The Ogonis are not alone in the pursuit of change of status quo, the Ogbia community of Bayelsa State had complained of lack of amenities in their area, reflecting unfulfilled promises.
The current crisis in the region tending to transform the area into a mini Iraq with aggrieved citizens taking oil workers hostage, is the inevitable outcome of the failure of the Nigerian State and the professional political class to address the politics of oil. It would appear that the youths of the region have finally discovered how best to treat and beat the Nigeria State.
In the past weeks, a group known as the Movement for the Emancipation of the Niger Delta (MEND), had kidnapped four oil workers, and seized two vessels, attacked three flow stations and have also very recently kidnapped nine oil workers and are threatening to move from one oil major to the other.
Shell which depends on the Niger Delta for ten per cent of its global oil production, as well as the other oil majors are already used to crises of this nature.
No doubt that, they consider violent attacks on their processes and installations, part of the price to be paid for doing business in Nigeria and has evacuated over 300 of its staff, while Chevron has suspended some of its operations.
The main challenge lies in, why in six, seven years of Nigeria’s civilian democracy, has progress not been made in addressing the Niger Delta question.
The situation in the region worsened during military rule especially under General Sani Abacha, who unleashed a reign of terror and repression on the people killing Ken Saro-Wiwa, the MOSOP activist and eight others.
Following these developments, the angry youths have since formed themselves into formidable militias mowing down soldiers and taking oil company workers hostage as a way of making their plight known.
At the just concluded national conference, delegates from the South-South had to stage a walk-out because the north bluntly refused to entertain demand for resource control.

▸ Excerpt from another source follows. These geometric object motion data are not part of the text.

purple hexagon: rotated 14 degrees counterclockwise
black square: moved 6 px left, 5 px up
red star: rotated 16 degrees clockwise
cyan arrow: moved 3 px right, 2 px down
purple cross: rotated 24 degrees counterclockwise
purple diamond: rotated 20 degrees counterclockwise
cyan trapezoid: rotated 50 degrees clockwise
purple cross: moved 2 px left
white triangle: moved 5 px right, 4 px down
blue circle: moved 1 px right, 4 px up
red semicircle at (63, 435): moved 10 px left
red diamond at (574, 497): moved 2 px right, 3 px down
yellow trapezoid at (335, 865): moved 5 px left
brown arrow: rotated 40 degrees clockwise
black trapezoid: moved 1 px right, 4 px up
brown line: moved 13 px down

For this reason, the 19 states of the North even went to court to challenge the derivation formula. While South-South leaders are insisting that the president of Nigeria must come from the South-South in 2007, the Northern elite have more or less told them to shut up.

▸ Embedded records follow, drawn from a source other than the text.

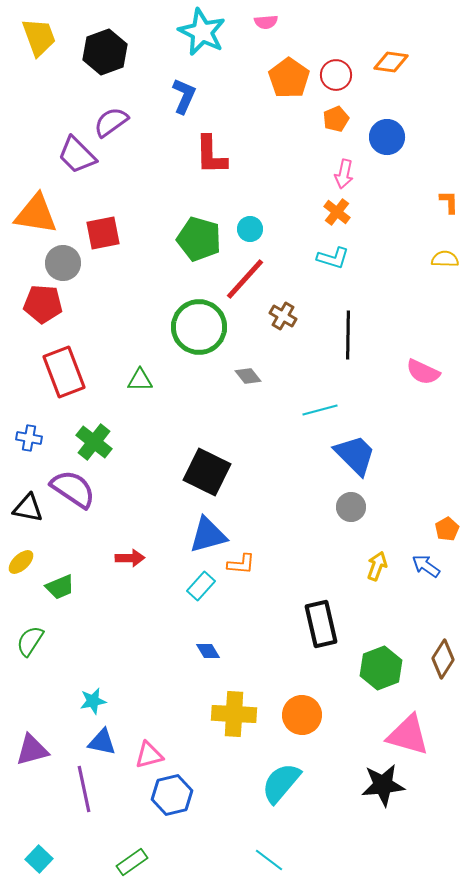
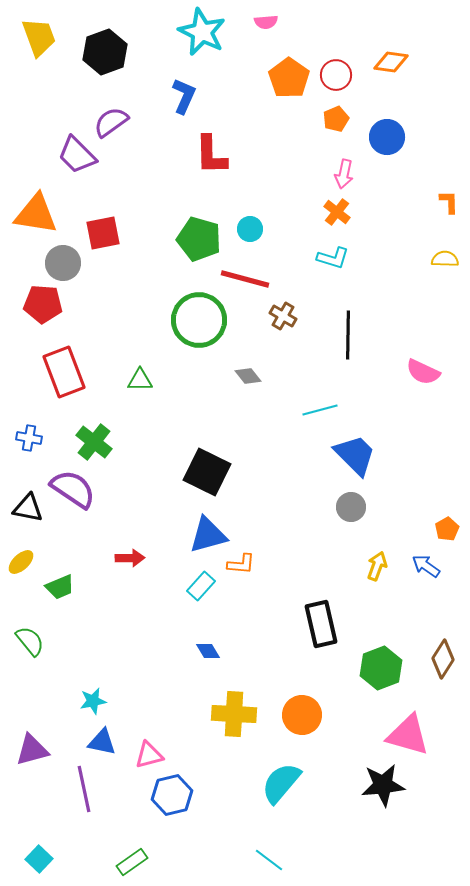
red line at (245, 279): rotated 63 degrees clockwise
green circle at (199, 327): moved 7 px up
green semicircle at (30, 641): rotated 108 degrees clockwise
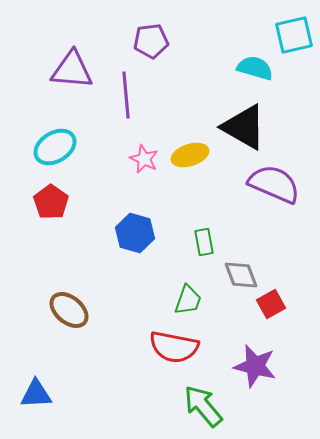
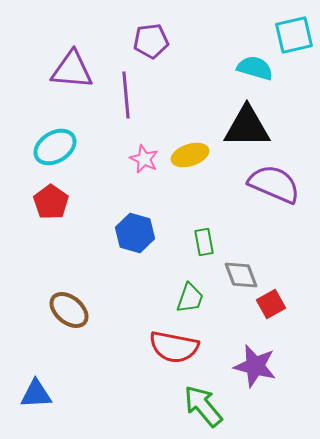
black triangle: moved 3 px right; rotated 30 degrees counterclockwise
green trapezoid: moved 2 px right, 2 px up
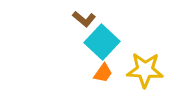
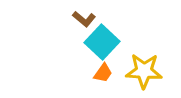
yellow star: moved 1 px left, 1 px down
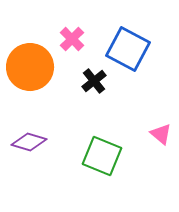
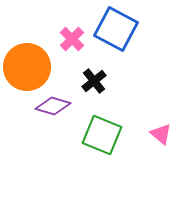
blue square: moved 12 px left, 20 px up
orange circle: moved 3 px left
purple diamond: moved 24 px right, 36 px up
green square: moved 21 px up
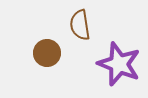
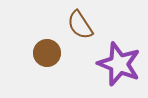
brown semicircle: rotated 24 degrees counterclockwise
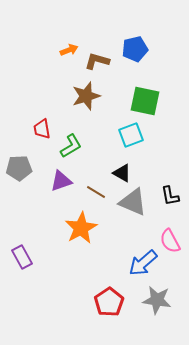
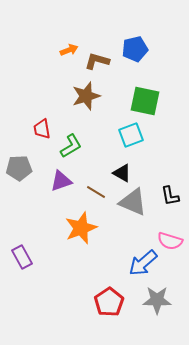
orange star: rotated 8 degrees clockwise
pink semicircle: rotated 45 degrees counterclockwise
gray star: rotated 8 degrees counterclockwise
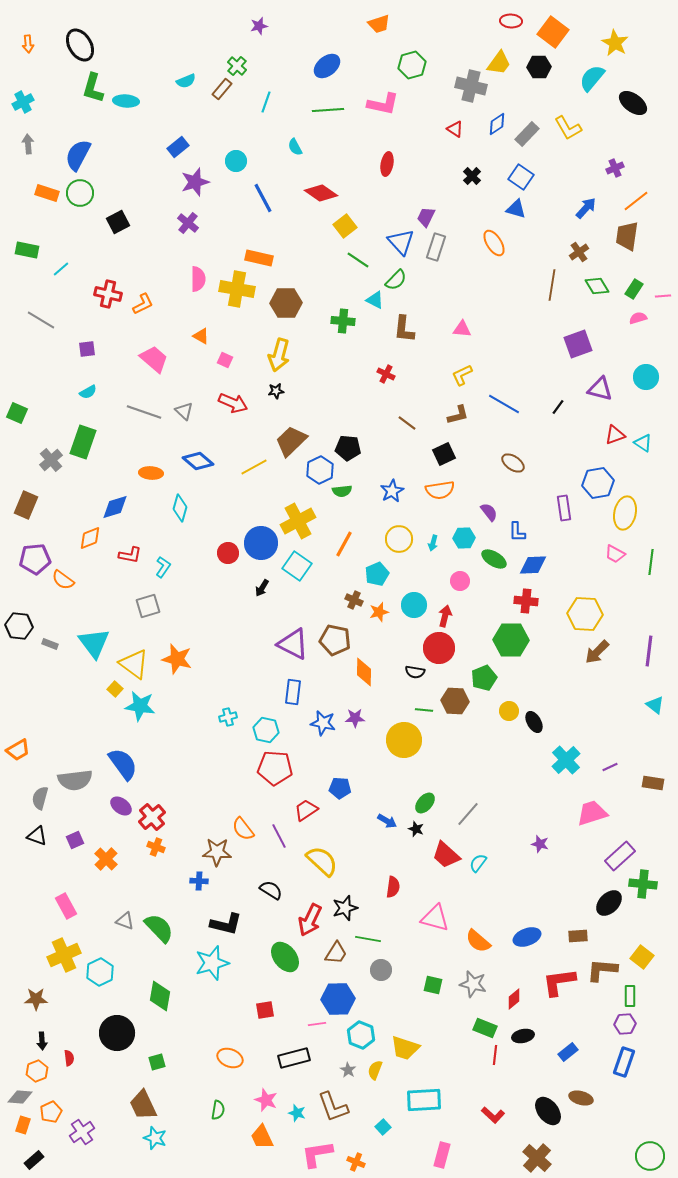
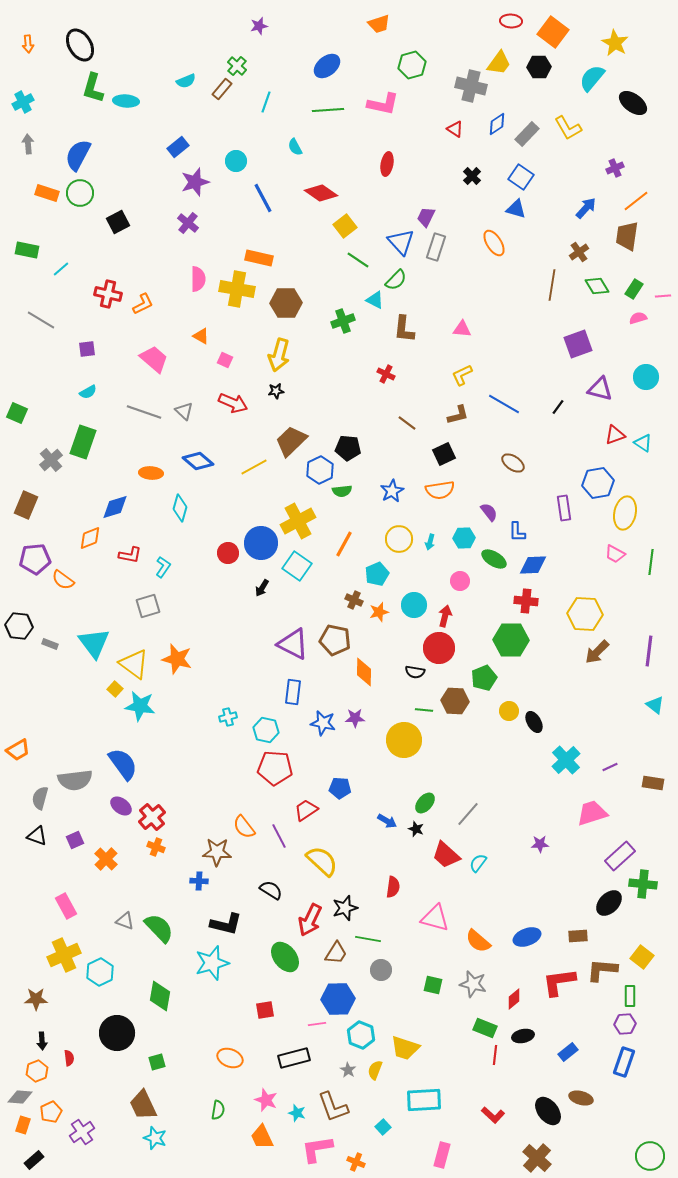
green cross at (343, 321): rotated 25 degrees counterclockwise
cyan arrow at (433, 543): moved 3 px left, 1 px up
orange semicircle at (243, 829): moved 1 px right, 2 px up
purple star at (540, 844): rotated 18 degrees counterclockwise
pink L-shape at (317, 1154): moved 5 px up
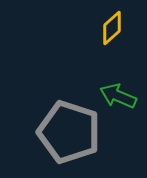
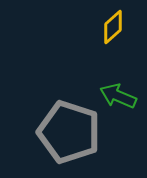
yellow diamond: moved 1 px right, 1 px up
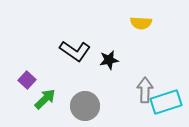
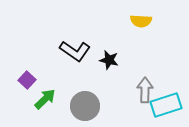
yellow semicircle: moved 2 px up
black star: rotated 24 degrees clockwise
cyan rectangle: moved 3 px down
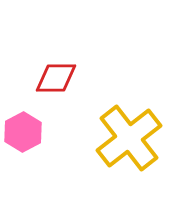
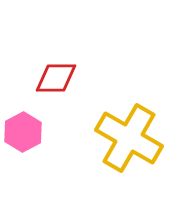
yellow cross: rotated 22 degrees counterclockwise
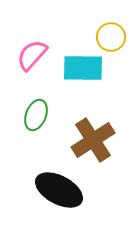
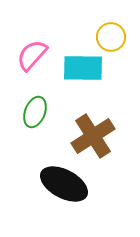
green ellipse: moved 1 px left, 3 px up
brown cross: moved 4 px up
black ellipse: moved 5 px right, 6 px up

When the people of the region further reminded the Nigerian State of the contributions to the economy through their ownership of crude oil, which accounts for 90 percent of national revenue, they are told, the oil belongs to the North.
Therefore, for the incumbent government to make progress, it is urgent need to pursue reconciliation among various groups or communities at loggerheads. The government must restore peace to the oil bearing communities.
The conflict in the Niger Delta calls for serious concern because the tension in the region is mounting with frightening consequences for Nigeria’s economy.
Something urgent must be done to bring lasting peace to the region and one of the major steps to be taken to restore normalcy to this region is to work out a peace initiative which must embrace dialogue as its arrow-head,
What is really needed is a firm commitment on the part of the government to address the issues at stake, and tackling the ethnic conflict demands a more mature and humane approach. So that it must be understood that the people in the oil producing areas are victims of neglect and exploitation, which have created a palpable feeling of disenchantment in them.
The multi-national oil companies operating in the area are not helping matters at all. Oil exploration activities are known to have the capacity for devastating the land and polluting the environment.
Multi-national oil companies destroy the environment through oil spillage and gas flaring, but fail to pay compensations to the host communities.